J’ai souvent pesté contre la Société du Grand Paris (SGP), dont l’opacité est bien plus épaisse que l’outre-noir des peintures de Pierre Soulages. Même sensation face au positionnement de l’Éducation Nationale défendant le projet de Cité scolaire sur le Triangle de Gonesse. Je n’arrivais pas à comprendre pourquoi la plus grande administration publique de France pouvait commettre une erreur d’appréciation aussi lourde que de faire la promotion d’un tel établissement implanté en plein milieu des terres agricoles, aux franges de la zone agglomérée parisienne, à plus de 2 km des premières habitations de Gonesse. Et qui plus est – rappelons-le une fois de plus - dans une zone interdite à l’habitat permanent parce que située entre les deux aéroports du Bourget et de Roissy, survolée par 1500 avions / 24 h. Car ce dernier aéroport classé au 10e rang mondial, constitue une triste exception dans la gestion du ciel européen : c’est le seul à ne pas disposer de couvre-feu. En effet, c’était la condition expresse émise par la société américaine Fedex, entreprise de fret aérien, pour y implanter en France son hub européen (voir encadré Figure 1)

Illustration 1
Figure 1 © J. Lorthiois

L'exemple de Fedex confirme que l’emploi quel qu’il soit, est sacré aux yeux des responsables politiques, des administrations et des aménageurs, comme nous le constatons régulièrement dans les décisions qui concernent les populations locales, même à un prix financier, environnemental, social exorbitant. Et même si cette offre est en décalage complet avec la demande, avec des implantations d'activités entraînant une hausse simultanée de l’emploi... et du chômage !! C'est ainsi que j'ai taxé la commune de Gonesse de « ville dissociée » par excellence [1], à la caractéristique suivante : "l'habitant n'y travaille pas, le travailleur n'y habite pas". Imperturbablement, les pouvoirs publics ferment les yeux.
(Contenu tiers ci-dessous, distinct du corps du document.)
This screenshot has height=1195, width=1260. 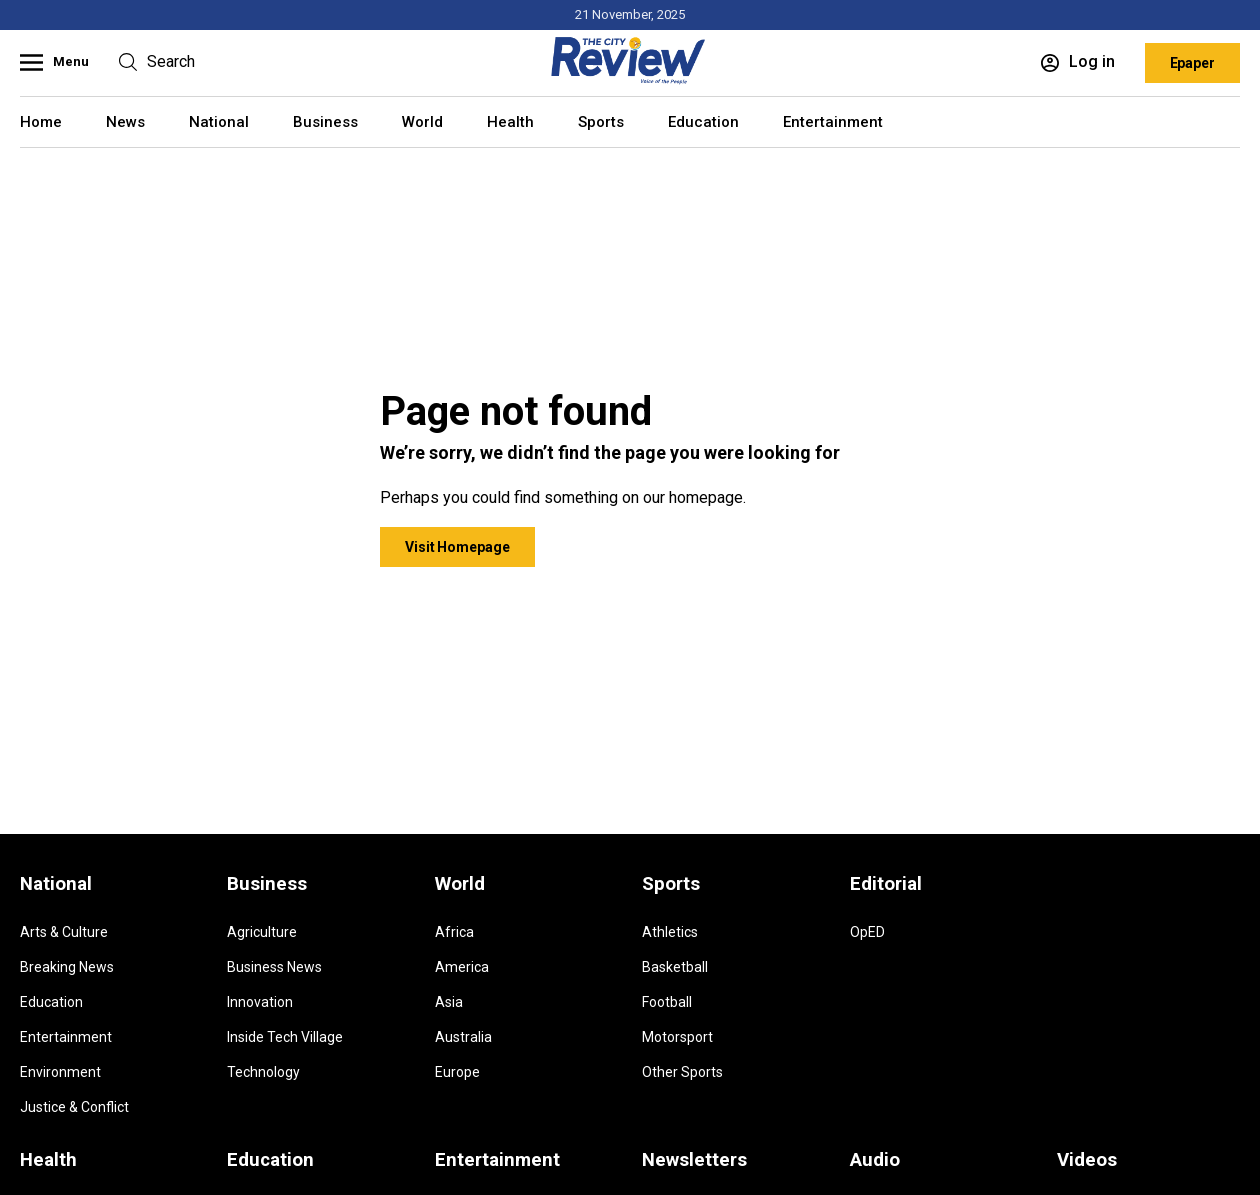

Les riverains de l’aéroport, eux, aimeraient bien en faire autant… tellement la pollution sonore notamment nocturne du ballet incessant des avions dérange leur sommeil. Apparemment, les valeurs « silence » ou encore « santé » pèsent beaucoup moins lourd que les valeurs sonnantes, trébuchantes - et assourdissantes - du modeste rééquilibrage de notre balance commerciale.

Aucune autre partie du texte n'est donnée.